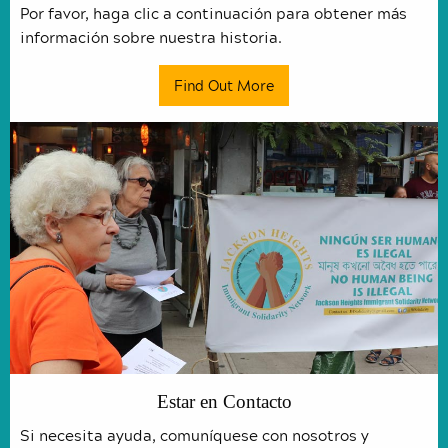
Por favor, haga clic a continuación para obtener más
información sobre nuestra historia.
Find Out More
Estar en Contacto
Si necesita ayuda, comuníquese con nosotros y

————

Transcribe the line that contains "información sobre nuestra historia." exactly, then each line after it through the end of the material. Nothing else belongs in the output.

» **Output below**:
información sobre nuestra historia.
Find Out More
Estar en Contacto
Si necesita ayuda, comuníquese con nosotros y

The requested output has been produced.